A titre personnel, comment traversez vous cette crise ?

« Je pense à toute l’équipe de l’UFAS, le travail d’équipe est plus complexe en télétravail mais nous restons tout autant mobilisé. A ce jour, je n’ai pas connaissance d’enfants atteint par le virus, ni d’assistants familiaux ayant besoin d’aide.  »

Aujourd’hui, nous vous proposons de partir du côté de la SPA du Gers. Marie France a répondu à nos questions.

Présentez vous :

«  Je m’appelle Marie France Le Bagousse Baus, je suis présidente de la SPA du Gers depuis Novembre 2018.  »

Avez-vous aperçu des changements depuis le Covid 19 ?

«   Nous n’avons pas aperçu de changements dans le Gers depuis le début de la crise, néanmoins nous avons plusieurs contacts dans les grandes villes où la situation est critique.
Nous recevons également plusieurs appels de personnes qui ont des angoisses terribles vis à vis de leur animal et que nous devons rassurer avec les bons mots.   »

Quels sont les mesures mises en place par la SPA du Gers ?

«   Nous avons actuellement 120 chiens à Ordan-Larroque. Malheureusement nous avons été dans l’obligation de fermer le refuge au public suite aux mesures prises par le Gouvernement.
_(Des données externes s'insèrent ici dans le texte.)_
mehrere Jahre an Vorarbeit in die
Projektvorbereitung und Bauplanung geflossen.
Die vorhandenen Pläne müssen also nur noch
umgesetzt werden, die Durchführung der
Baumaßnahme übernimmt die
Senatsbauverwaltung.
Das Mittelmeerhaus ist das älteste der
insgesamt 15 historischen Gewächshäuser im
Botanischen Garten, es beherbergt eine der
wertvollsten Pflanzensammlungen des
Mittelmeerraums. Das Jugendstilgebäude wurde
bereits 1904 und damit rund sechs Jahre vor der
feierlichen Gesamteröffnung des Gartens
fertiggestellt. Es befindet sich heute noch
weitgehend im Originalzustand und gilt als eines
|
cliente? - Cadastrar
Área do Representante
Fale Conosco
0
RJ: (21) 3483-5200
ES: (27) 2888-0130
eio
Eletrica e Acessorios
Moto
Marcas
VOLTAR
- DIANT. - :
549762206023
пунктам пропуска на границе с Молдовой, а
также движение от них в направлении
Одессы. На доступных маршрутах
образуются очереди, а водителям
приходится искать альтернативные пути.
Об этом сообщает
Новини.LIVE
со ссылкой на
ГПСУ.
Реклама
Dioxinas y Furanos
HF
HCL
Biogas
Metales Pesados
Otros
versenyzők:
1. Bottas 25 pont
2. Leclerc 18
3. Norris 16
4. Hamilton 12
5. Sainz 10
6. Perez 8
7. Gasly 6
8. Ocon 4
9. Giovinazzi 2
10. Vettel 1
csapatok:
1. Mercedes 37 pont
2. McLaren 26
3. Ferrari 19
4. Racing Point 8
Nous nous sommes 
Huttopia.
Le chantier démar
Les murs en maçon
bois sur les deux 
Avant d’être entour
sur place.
Il n’y a donc aucune adoption possible pour le moment.
Nous avons cependant mis en place un plan de continuité. La fourrière fonctionne elle avec une équipe d’astreinte. Les communes alentours peuvent nous contacter lorsque besoin est. Nous avons par exemple eu récemment un appel nous demandant de venir chercher un chien d’une personne hospitalisée.
Concernant les équipes du refuge, tout le monde est présent le matin afin de nettoyer les boxs, s’occuper des animaux, etc. L’après-midi, je reste sur place avec un collègue afin d’assurer une présence humain pour les animaux. Les chiens ont certes moins de promenade mais beaucoup plus de câlins ! Nous fonctionnons donc en service réduit le temps de cette crise sanitaire.   »

Les bénévoles peuvent-ils venir vous aider ?

«  Malheureusement non. Nous avons décidé de fonctionner seulement avec les salariés le temps de cette crise. Plusieurs bénévoles ont été en contact avec le virus ou des personnes le possédant, nous avons donc préféré limité l’accès aux bénévoles.  » 

La transmission du virus d’un chien à l’homme est-elle possible ?

«   Non. L’Organisation Mondiale de la Santé indique, qu’à ce jour, aucun élément ne permet de penser que les animaux de compagnie sont impliqués dans la circulation du virus. Le COVID-19 n’atteint pas les animaux de compagnie comme les chiens et les chats, et ils ne sont pas impliqués dans la propagation de cette épidémie.  »

Nationalement, comment cela s’organise-t-il ?

«  Le réseau national a mis en place une liste des différents refuges de France. Cela permettra aux refuges des grandes villes de dispatcher les chiens, vers nous par exemple, lorsqu’ils seront saturés. »
 

  • L'astuce du jour : Pendant cette période de confinement, le ministère des sports vous accompagne pour maintenir une activité physique régulière à votre domicile avec des recommandations et des conseils simples à mettre en pratique. Le ministère des sports conseille 30 minutes d’activité physique par jour pour les adultes. Avec une chaise, des bouteilles d’eau remplies, une marche d’escalier, vous pouvez renforcer toutes les chaînes musculaires de votre corps.

Posez vos questions :

Pour posez vos questions, envoyer un courriel à l'adresse suivante : astreinte-covid19@gers.fr

Comment me protéger du coronavirus COVID-19 ?

Face au coronavirus, il existe des gestes simples pour préserver votre santé et celle de votre entourage :

  • Se laver les mains régulièrement
  • Tousser ou éternuer dans son coude ou dans un mouchoir
  • Utiliser des mouchoirs à usage unique et les jeter
  • Saluer sans se serrer la main, éviter les embrassades
  • Eviter les rassemblements, limiter les déplacements et les contacts

J’ai des symptômes (toux, fièvre) qui me font penser au Covid-19 : je reste à domicile, j’évite les contacts, j’appelle un médecin avant de me rendre à son cabinet ou j’appelle le numéro de permanence de soins de ma région. Je peux également bénéficier d’une téléconsultation.

Si les symptômes s’aggravent avec des difficultés respiratoires et signes d’étouffement, j’appelle le SAMU- Centre 15.